### The data
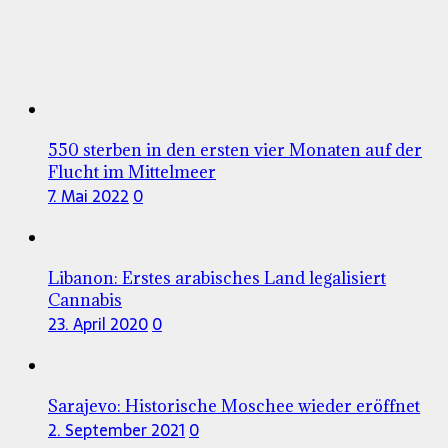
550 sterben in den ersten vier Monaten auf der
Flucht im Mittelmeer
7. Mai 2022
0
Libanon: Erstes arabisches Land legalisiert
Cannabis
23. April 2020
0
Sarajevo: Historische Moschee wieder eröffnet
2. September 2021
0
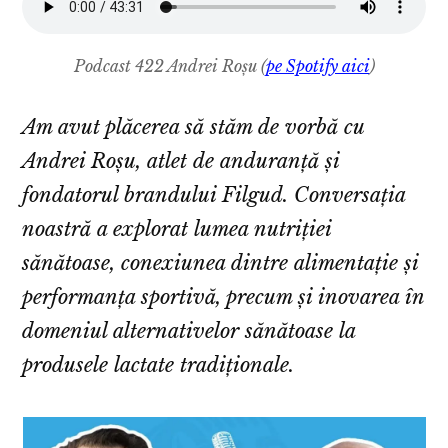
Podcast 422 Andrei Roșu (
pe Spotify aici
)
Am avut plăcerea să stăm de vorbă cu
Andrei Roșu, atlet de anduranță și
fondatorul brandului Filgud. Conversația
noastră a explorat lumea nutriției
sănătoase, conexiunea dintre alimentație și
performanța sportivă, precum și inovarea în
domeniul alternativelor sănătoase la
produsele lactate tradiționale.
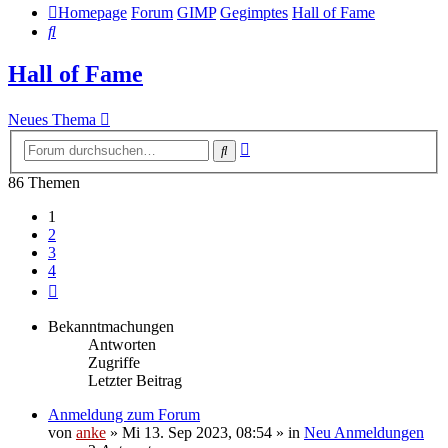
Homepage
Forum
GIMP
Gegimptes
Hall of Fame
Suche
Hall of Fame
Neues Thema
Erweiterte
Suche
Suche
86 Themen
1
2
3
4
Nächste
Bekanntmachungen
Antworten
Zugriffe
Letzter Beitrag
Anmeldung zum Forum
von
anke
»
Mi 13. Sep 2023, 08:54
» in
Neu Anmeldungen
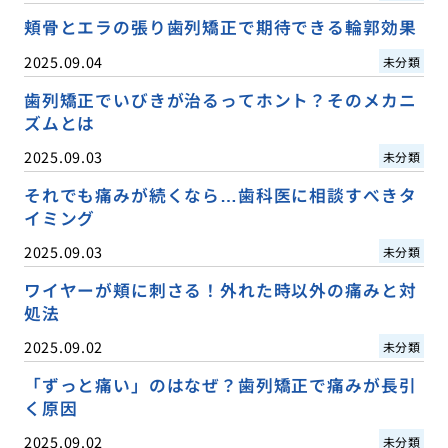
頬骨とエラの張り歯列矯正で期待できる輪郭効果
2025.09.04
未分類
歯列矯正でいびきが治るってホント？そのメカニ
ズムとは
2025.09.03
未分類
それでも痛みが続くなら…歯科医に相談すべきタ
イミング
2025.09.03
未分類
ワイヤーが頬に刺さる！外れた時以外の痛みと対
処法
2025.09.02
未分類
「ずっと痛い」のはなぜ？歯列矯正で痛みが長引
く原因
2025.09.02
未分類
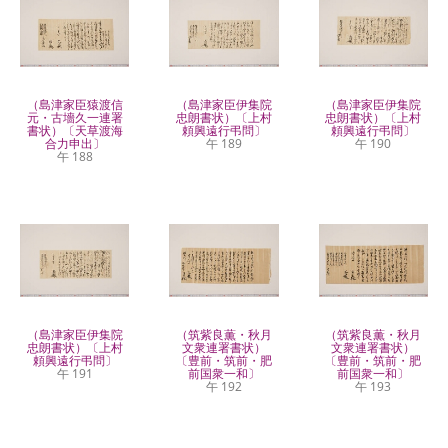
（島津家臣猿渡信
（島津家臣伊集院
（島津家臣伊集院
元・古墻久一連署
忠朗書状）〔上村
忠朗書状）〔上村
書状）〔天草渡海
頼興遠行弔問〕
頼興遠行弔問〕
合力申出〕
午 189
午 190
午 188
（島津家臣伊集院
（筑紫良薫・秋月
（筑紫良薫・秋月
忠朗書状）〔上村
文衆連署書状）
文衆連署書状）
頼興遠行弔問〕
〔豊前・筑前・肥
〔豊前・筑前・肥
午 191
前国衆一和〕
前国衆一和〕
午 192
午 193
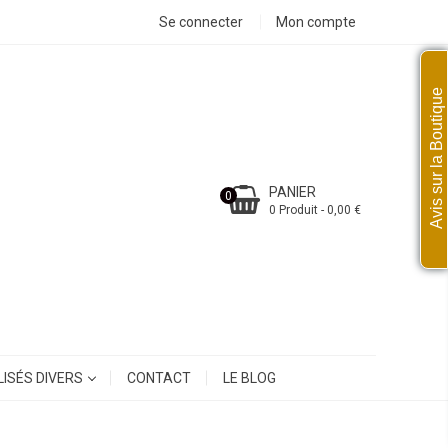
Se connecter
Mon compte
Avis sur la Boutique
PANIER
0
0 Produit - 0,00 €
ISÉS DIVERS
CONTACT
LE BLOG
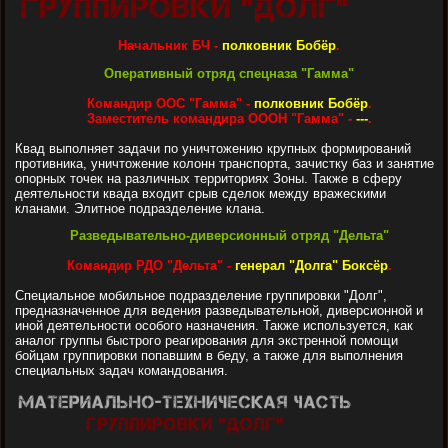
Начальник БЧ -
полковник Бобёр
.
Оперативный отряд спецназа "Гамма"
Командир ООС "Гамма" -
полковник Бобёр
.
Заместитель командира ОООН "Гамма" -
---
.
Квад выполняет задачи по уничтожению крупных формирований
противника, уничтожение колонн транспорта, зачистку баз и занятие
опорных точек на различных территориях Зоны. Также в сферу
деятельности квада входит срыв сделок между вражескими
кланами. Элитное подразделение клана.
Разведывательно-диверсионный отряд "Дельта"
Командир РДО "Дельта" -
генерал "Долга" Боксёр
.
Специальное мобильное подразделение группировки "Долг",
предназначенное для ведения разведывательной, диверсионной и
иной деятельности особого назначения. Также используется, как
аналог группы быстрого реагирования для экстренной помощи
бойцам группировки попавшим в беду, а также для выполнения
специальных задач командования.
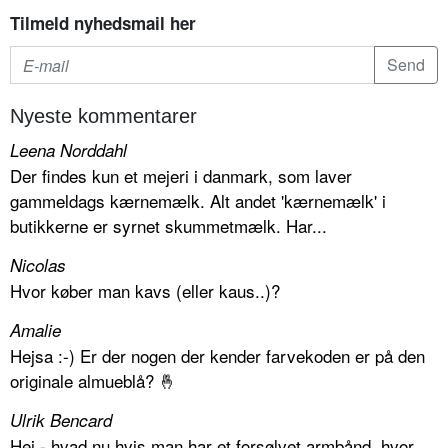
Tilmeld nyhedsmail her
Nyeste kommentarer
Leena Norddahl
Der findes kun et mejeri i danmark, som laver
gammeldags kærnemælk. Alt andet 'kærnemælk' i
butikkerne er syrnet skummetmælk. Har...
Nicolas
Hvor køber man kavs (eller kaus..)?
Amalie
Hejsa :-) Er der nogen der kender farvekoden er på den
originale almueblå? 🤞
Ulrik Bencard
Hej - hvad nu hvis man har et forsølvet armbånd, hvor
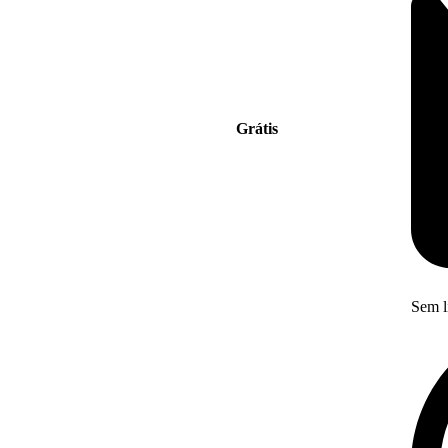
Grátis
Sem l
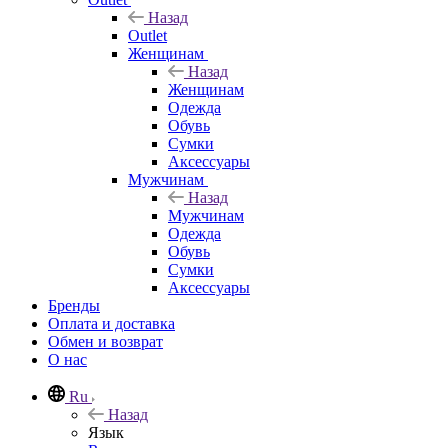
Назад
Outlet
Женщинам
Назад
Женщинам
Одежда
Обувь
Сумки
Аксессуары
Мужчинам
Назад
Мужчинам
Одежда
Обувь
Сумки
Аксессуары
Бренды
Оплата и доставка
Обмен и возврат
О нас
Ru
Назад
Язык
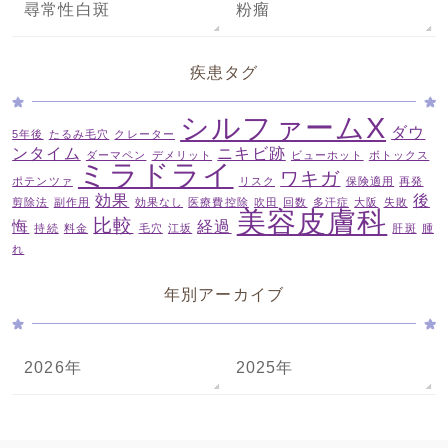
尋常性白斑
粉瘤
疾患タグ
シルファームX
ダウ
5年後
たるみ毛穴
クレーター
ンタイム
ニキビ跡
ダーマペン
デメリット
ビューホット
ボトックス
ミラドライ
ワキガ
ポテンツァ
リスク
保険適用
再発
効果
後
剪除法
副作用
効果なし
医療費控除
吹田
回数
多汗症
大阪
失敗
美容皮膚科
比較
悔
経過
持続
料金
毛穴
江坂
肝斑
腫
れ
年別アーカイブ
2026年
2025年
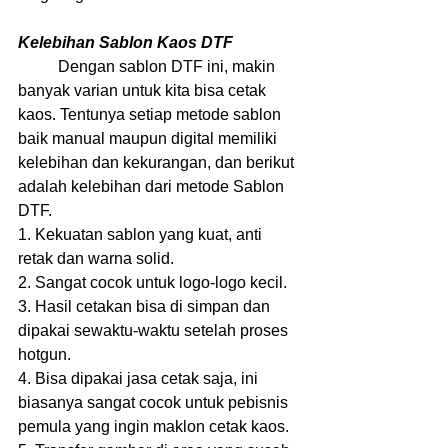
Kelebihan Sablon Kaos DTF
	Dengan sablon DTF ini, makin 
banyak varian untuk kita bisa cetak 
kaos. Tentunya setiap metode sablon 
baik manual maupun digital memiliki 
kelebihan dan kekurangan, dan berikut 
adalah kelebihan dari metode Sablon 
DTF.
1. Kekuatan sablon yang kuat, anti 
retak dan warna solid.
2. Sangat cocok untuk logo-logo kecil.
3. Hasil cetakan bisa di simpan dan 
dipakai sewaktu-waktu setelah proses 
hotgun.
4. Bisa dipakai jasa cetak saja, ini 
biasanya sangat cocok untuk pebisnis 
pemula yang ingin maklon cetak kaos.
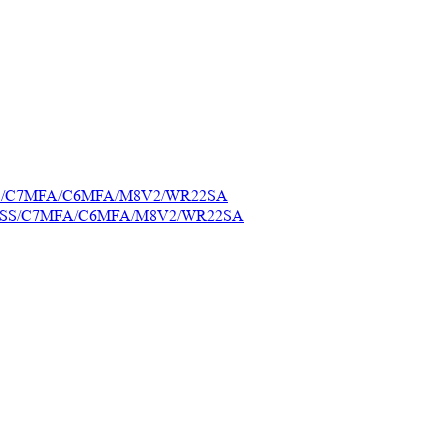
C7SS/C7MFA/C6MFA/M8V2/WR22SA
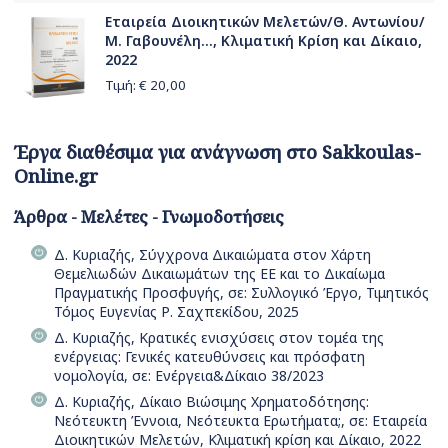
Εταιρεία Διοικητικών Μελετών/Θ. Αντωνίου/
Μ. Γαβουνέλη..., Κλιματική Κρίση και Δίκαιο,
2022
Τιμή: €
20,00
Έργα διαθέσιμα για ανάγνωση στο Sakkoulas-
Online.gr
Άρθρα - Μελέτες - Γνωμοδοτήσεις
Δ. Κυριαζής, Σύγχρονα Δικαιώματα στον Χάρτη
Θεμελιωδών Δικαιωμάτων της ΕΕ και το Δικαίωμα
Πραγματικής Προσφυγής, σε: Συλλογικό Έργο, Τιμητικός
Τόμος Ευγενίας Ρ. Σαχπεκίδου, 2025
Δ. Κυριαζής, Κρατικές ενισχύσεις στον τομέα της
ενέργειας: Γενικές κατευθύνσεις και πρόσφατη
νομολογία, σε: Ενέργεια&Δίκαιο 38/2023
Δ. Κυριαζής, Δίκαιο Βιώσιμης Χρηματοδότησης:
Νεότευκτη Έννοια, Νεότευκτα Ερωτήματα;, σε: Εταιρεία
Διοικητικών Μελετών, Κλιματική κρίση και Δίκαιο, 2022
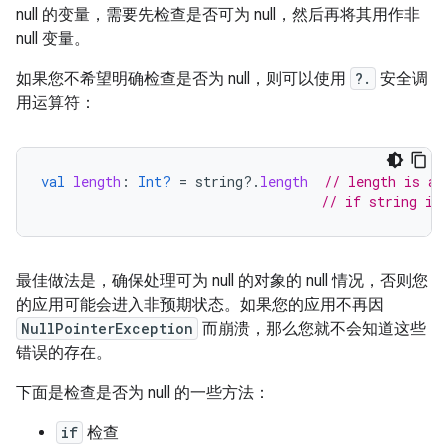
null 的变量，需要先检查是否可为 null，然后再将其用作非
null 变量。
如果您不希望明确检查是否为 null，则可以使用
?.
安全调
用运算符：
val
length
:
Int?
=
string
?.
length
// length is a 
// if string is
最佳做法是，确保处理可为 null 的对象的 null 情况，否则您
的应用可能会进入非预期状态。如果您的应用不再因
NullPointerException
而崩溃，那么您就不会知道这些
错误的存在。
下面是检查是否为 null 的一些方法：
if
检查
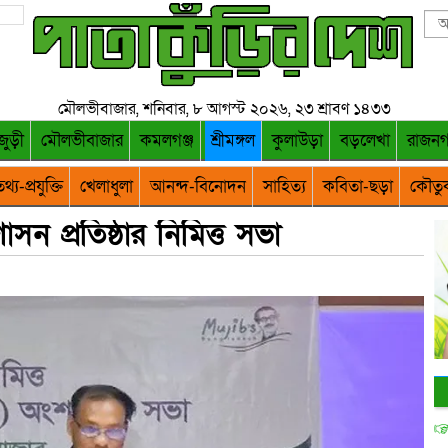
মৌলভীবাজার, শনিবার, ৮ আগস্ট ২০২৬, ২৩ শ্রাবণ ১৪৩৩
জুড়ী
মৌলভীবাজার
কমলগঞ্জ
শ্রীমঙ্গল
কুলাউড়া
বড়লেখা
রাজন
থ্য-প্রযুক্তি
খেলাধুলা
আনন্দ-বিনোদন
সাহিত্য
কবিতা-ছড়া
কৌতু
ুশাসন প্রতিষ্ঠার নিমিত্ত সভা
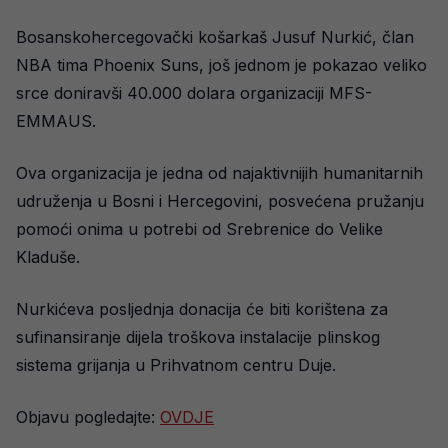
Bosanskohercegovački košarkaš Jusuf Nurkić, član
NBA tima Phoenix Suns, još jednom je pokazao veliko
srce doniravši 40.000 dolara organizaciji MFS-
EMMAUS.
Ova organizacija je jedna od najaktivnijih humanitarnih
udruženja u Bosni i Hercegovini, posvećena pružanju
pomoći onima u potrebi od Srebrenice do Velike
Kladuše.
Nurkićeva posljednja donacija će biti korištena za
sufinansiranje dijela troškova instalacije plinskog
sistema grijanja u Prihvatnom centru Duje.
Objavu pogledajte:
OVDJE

### Description of the task
Reproduce the records above exactly, excluding every picture.

### Answer for this exercise
550 sterben in den ersten vier Monaten auf der
Flucht im Mittelmeer
7. Mai 2022
0
Libanon: Erstes arabisches Land legalisiert
Cannabis
23. April 2020
0
Sarajevo: Historische Moschee wieder eröffnet
2. September 2021
0
Podcast 422 Andrei Roșu (
pe Spotify aici
)
Am avut plăcerea să stăm de vorbă cu
Andrei Roșu, atlet de anduranță și
fondatorul brandului Filgud. Conversația
noastră a explorat lumea nutriției
sănătoase, conexiunea dintre alimentație și
performanța sportivă, precum și inovarea în
domeniul alternativelor sănătoase la
produsele lactate tradiționale.
Homepage
Forum
GIMP
Gegimptes
Hall of Fame
Suche
Hall of Fame
Neues Thema
Erweiterte
Suche
Suche
86 Themen
1
2
3
4
Nächste
Bekanntmachungen
Antworten
Zugriffe
Letzter Beitrag
Anmeldung zum Forum
von
anke
»
Mi 13. Sep 2023, 08:54
» in
Neu Anmeldungen
頬骨とエラの張り歯列矯正で期待できる輪郭効果
2025.09.04
未分類
歯列矯正でいびきが治るってホント？そのメカニ
ズムとは
2025.09.03
未分類
それでも痛みが続くなら…歯科医に相談すべきタ
イミング
2025.09.03
未分類
ワイヤーが頬に刺さる！外れた時以外の痛みと対
処法
2025.09.02
未分類
「ずっと痛い」のはなぜ？歯列矯正で痛みが長引
く原因
2025.09.02
未分類
（島津家臣猿渡信
（島津家臣伊集院
（島津家臣伊集院
元・古墻久一連署
忠朗書状）〔上村
忠朗書状）〔上村
書状）〔天草渡海
頼興遠行弔問〕
頼興遠行弔問〕
合力申出〕
午 189
午 190
午 188
（島津家臣伊集院
（筑紫良薫・秋月
（筑紫良薫・秋月
忠朗書状）〔上村
文衆連署書状）
文衆連署書状）
頼興遠行弔問〕
〔豊前・筑前・肥
〔豊前・筑前・肥
午 191
前国衆一和〕
前国衆一和〕
午 192
午 193
Se connecter
Mon compte
Avis sur la Boutique
PANIER
0
0 Produit - 0,00 €
ISÉS DIVERS
CONTACT
LE BLOG
Начальник БЧ -
полковник Бобёр
.
Оперативный отряд спецназа "Гамма"
Командир ООС "Гамма" -
полковник Бобёр
.
Заместитель командира ОООН "Гамма" -
---
.
Квад выполняет задачи по уничтожению крупных формирований
противника, уничтожение колонн транспорта, зачистку баз и занятие
опорных точек на различных территориях Зоны. Также в сферу
деятельности квада входит срыв сделок между вражескими
кланами. Элитное подразделение клана.
Разведывательно-диверсионный отряд "Дельта"
Командир РДО "Дельта" -
генерал "Долга" Боксёр
.
Специальное мобильное подразделение группировки "Долг",
предназначенное для ведения разведывательной, диверсионной и
иной деятельности особого назначения. Также используется, как
аналог группы быстрого реагирования для экстренной помощи
бойцам группировки попавшим в беду, а также для выполнения
специальных задач командования.
Tilmeld nyhedsmail her
Nyeste kommentarer
Leena Norddahl
Der findes kun et mejeri i danmark, som laver
gammeldags kærnemælk. Alt andet 'kærnemælk' i
butikkerne er syrnet skummetmælk. Har...
Nicolas
Hvor køber man kavs (eller kaus..)?
Amalie
Hejsa :-) Er der nogen der kender farvekoden er på den
originale almueblå? 🤞
Ulrik Bencard
Hej - hvad nu hvis man har et forsølvet armbånd, hvor
Grátis
Sem l
Назад
Outlet
Женщинам
Назад
Женщинам
Одежда
Обувь
Сумки
Аксессуары
Мужчинам
Назад
Мужчинам
Одежда
Обувь
Сумки
Аксессуары
Бренды
Оплата и доставка
Обмен и возврат
О нас
Ru
Назад
Язык
尋常性白斑
粉瘤
疾患タグ
シルファームX
ダウ
5年後
たるみ毛穴
クレーター
ンタイム
ニキビ跡
ダーマペン
デメリット
ビューホット
ボトックス
ミラドライ
ワキガ
ポテンツァ
リスク
保険適用
再発
効果
後
剪除法
副作用
効果なし
医療費控除
吹田
回数
多汗症
大阪
失敗
美容皮膚科
比較
悔
経過
持続
料金
毛穴
江坂
肝斑
腫
れ
年別アーカイブ
2026年
2025年
Kelebihan Sablon Kaos DTF
	Dengan sablon DTF ini, makin 
banyak varian untuk kita bisa cetak 
kaos. Tentunya setiap metode sablon 
baik manual maupun digital memiliki 
kelebihan dan kekurangan, dan berikut 
adalah kelebihan dari metode Sablon 
DTF.
1. Kekuatan sablon yang kuat, anti 
retak dan warna solid.
2. Sangat cocok untuk logo-logo kecil.
3. Hasil cetakan bisa di simpan dan 
dipakai sewaktu-waktu setelah proses 
hotgun.
4. Bisa dipakai jasa cetak saja, ini 
biasanya sangat cocok untuk pebisnis 
pemula yang ingin maklon cetak kaos.
C7SS/C7MFA/C6MFA/M8V2/WR22SA
Εταιρεία Διοικητικών Μελετών/Θ. Αντωνίου/
Μ. Γαβουνέλη..., Κλιματική Κρίση και Δίκαιο,
2022
Τιμή: €
20,00
Έργα διαθέσιμα για ανάγνωση στο Sakkoulas-
Online.gr
Άρθρα - Μελέτες - Γνωμοδοτήσεις
Δ. Κυριαζής, Σύγχρονα Δικαιώματα στον Χάρτη
Θεμελιωδών Δικαιωμάτων της ΕΕ και το Δικαίωμα
Πραγματικής Προσφυγής, σε: Συλλογικό Έργο, Τιμητικός
Τόμος Ευγενίας Ρ. Σαχπεκίδου, 2025
Δ. Κυριαζής, Κρατικές ενισχύσεις στον τομέα της
ενέργειας: Γενικές κατευθύνσεις και πρόσφατη
νομολογία, σε: Ενέργεια&Δίκαιο 38/2023
Δ. Κυριαζής, Δίκαιο Βιώσιμης Χρηματοδότησης:
Νεότευκτη Έννοια, Νεότευκτα Ερωτήματα;, σε: Εταιρεία
Διοικητικών Μελετών, Κλιματική κρίση και Δίκαιο, 2022
null 的变量，需要先检查是否可为 null，然后再将其用作非
null 变量。
如果您不希望明确检查是否为 null，则可以使用
?.
安全调
用运算符：
val
length
:
Int?
=
string
?.
length
// length is a 
// if string is
最佳做法是，确保处理可为 null 的对象的 null 情况，否则您
的应用可能会进入非预期状态。如果您的应用不再因
NullPointerException
而崩溃，那么您就不会知道这些
错误的存在。
下面是检查是否为 null 的一些方法：
if
检查
মৌলভীবাজার, শনিবার, ৮ আগস্ট ২০২৬, ২৩ শ্রাবণ ১৪৩৩
জুড়ী
মৌলভীবাজার
কমলগঞ্জ
শ্রীমঙ্গল
কুলাউড়া
বড়লেখা
রাজন
থ্য-প্রযুক্তি
খেলাধুলা
আনন্দ-বিনোদন
সাহিত্য
কবিতা-ছড়া
কৌতু
ুশাসন প্রতিষ্ঠার নিমিত্ত সভা
Bosanskohercegovački košarkaš Jusuf Nurkić, član
NBA tima Phoenix Suns, još jednom je pokazao veliko
srce doniravši 40.000 dolara organizaciji MFS-
EMMAUS.
Ova organizacija je jedna od najaktivnijih humanitarnih
udruženja u Bosni i Hercegovini, posvećena pružanju
pomoći onima u potrebi od Srebrenice do Velike
Kladuše.
Nurkićeva posljednja donacija će biti korištena za
sufinansiranje dijela troškova instalacije plinskog
sistema grijanja u Prihvatnom centru Duje.
Objavu pogledajte:
OVDJE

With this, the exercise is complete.